Hosted virtually by the Pacific Climate Change Centre (PCCC) in partnership with the Institute for Climate, Energy & Disaster Solutions at the Australian National University (ANU), the webinar aimed to close the knowledge gap in the Pacific region around the work of the IPCC. But it was the findings of the IPCC WGII Report, which among other things point to Pacific nations being the most vulnerable and exposed to climate change impacts, that was most alarming.
“The IPCC report confirms that we are not on track to meet the Paris Climate Agreement. Based on all scenarios, we will see a 1.5degrees increase in global temperatures by 2021 to 2040, and will exceed this increase by 2041 onwards, reaching up to 3degrees in temperature increase by 2060 and, up to 5.7degrees at the end of the century using the highest emissions scenario,” Hon.
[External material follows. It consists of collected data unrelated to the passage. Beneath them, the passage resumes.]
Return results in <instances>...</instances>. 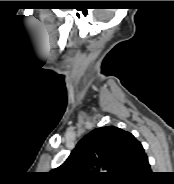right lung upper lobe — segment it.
<instances>
[{"label":"right lung upper lobe","mask_w":174,"mask_h":184,"mask_svg":"<svg viewBox=\"0 0 174 184\" xmlns=\"http://www.w3.org/2000/svg\"><path fill=\"white\" fill-rule=\"evenodd\" d=\"M145 159L141 143L131 133L105 126L84 136L53 172L66 184L118 183L128 179Z\"/></svg>","instance_id":"obj_1"}]
</instances>
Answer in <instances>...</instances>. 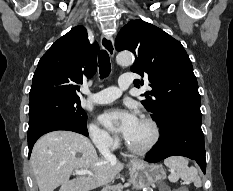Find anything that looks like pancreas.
I'll return each mask as SVG.
<instances>
[{"mask_svg":"<svg viewBox=\"0 0 233 191\" xmlns=\"http://www.w3.org/2000/svg\"><path fill=\"white\" fill-rule=\"evenodd\" d=\"M123 186L121 184L106 186L102 189V191H122Z\"/></svg>","mask_w":233,"mask_h":191,"instance_id":"cf45deb5","label":"pancreas"}]
</instances>
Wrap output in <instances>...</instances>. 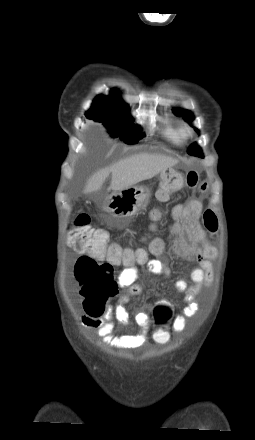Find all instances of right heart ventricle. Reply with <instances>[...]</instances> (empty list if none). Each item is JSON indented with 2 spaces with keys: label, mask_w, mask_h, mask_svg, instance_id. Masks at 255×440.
I'll return each instance as SVG.
<instances>
[{
  "label": "right heart ventricle",
  "mask_w": 255,
  "mask_h": 440,
  "mask_svg": "<svg viewBox=\"0 0 255 440\" xmlns=\"http://www.w3.org/2000/svg\"><path fill=\"white\" fill-rule=\"evenodd\" d=\"M165 137L174 144H180L185 138V129L181 124L167 122L163 128Z\"/></svg>",
  "instance_id": "e07e8e85"
}]
</instances>
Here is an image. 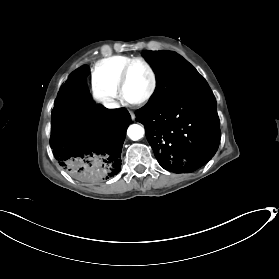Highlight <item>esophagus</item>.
Masks as SVG:
<instances>
[{
	"label": "esophagus",
	"instance_id": "esophagus-1",
	"mask_svg": "<svg viewBox=\"0 0 279 279\" xmlns=\"http://www.w3.org/2000/svg\"><path fill=\"white\" fill-rule=\"evenodd\" d=\"M130 114H131V118L135 119V115H134V113L132 111H130Z\"/></svg>",
	"mask_w": 279,
	"mask_h": 279
}]
</instances>
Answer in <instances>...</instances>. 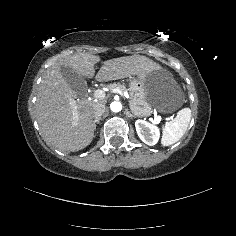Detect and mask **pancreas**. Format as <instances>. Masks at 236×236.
Instances as JSON below:
<instances>
[{
  "mask_svg": "<svg viewBox=\"0 0 236 236\" xmlns=\"http://www.w3.org/2000/svg\"><path fill=\"white\" fill-rule=\"evenodd\" d=\"M109 88H110V89L118 88V89H120L122 92L127 91V90H126V87H125L124 85L116 84V83L110 84V85H109Z\"/></svg>",
  "mask_w": 236,
  "mask_h": 236,
  "instance_id": "1",
  "label": "pancreas"
}]
</instances>
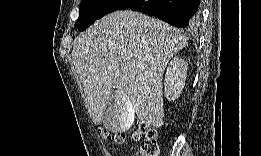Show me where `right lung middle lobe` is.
Wrapping results in <instances>:
<instances>
[{
    "instance_id": "dd1d6c3e",
    "label": "right lung middle lobe",
    "mask_w": 261,
    "mask_h": 156,
    "mask_svg": "<svg viewBox=\"0 0 261 156\" xmlns=\"http://www.w3.org/2000/svg\"><path fill=\"white\" fill-rule=\"evenodd\" d=\"M127 0H82L75 27L84 31L103 15L117 10Z\"/></svg>"
}]
</instances>
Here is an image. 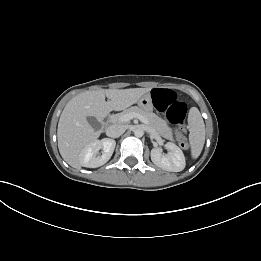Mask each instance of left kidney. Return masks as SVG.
<instances>
[{
  "label": "left kidney",
  "instance_id": "obj_1",
  "mask_svg": "<svg viewBox=\"0 0 261 261\" xmlns=\"http://www.w3.org/2000/svg\"><path fill=\"white\" fill-rule=\"evenodd\" d=\"M170 153L164 155L160 149L151 150V160L158 167L170 172H180L185 168V156L182 150L173 143L166 144Z\"/></svg>",
  "mask_w": 261,
  "mask_h": 261
}]
</instances>
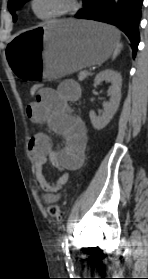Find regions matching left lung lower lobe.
Wrapping results in <instances>:
<instances>
[{
  "mask_svg": "<svg viewBox=\"0 0 148 279\" xmlns=\"http://www.w3.org/2000/svg\"><path fill=\"white\" fill-rule=\"evenodd\" d=\"M84 9L75 17L112 24L121 29L130 39L133 56H136L139 22L143 0H83Z\"/></svg>",
  "mask_w": 148,
  "mask_h": 279,
  "instance_id": "1",
  "label": "left lung lower lobe"
}]
</instances>
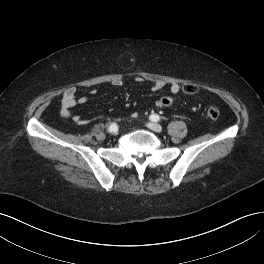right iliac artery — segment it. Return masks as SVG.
Instances as JSON below:
<instances>
[{
    "mask_svg": "<svg viewBox=\"0 0 264 264\" xmlns=\"http://www.w3.org/2000/svg\"><path fill=\"white\" fill-rule=\"evenodd\" d=\"M117 129V124L111 123L108 127V130L111 132L112 130Z\"/></svg>",
    "mask_w": 264,
    "mask_h": 264,
    "instance_id": "82829eb1",
    "label": "right iliac artery"
}]
</instances>
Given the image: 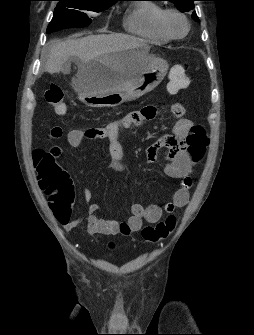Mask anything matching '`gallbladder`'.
Returning a JSON list of instances; mask_svg holds the SVG:
<instances>
[{
  "mask_svg": "<svg viewBox=\"0 0 254 335\" xmlns=\"http://www.w3.org/2000/svg\"><path fill=\"white\" fill-rule=\"evenodd\" d=\"M68 68L67 67H63L62 71H67Z\"/></svg>",
  "mask_w": 254,
  "mask_h": 335,
  "instance_id": "obj_1",
  "label": "gallbladder"
}]
</instances>
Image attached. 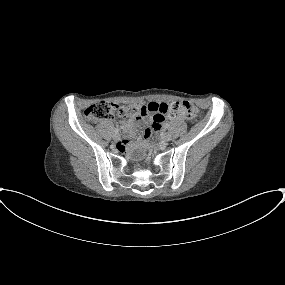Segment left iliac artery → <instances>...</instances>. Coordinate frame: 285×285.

Toeolesulusulu said during his keynote address. “For the Pacific, this means global heating above 1.5degrees will be catastrophic as sea levels will continue to rise, sea rise coupled with storm surges and waves will exacerbate coastal inundation and the potential for increased saltwater intrusion into aquifers, sea level rise will cause shorelines to retreat further along our sandy coasts, we will face more intense tropical cyclones, marine heat waves and ocean acidification will worsen and it will lead to the loss of entire countries due to sea-level rise within the century.”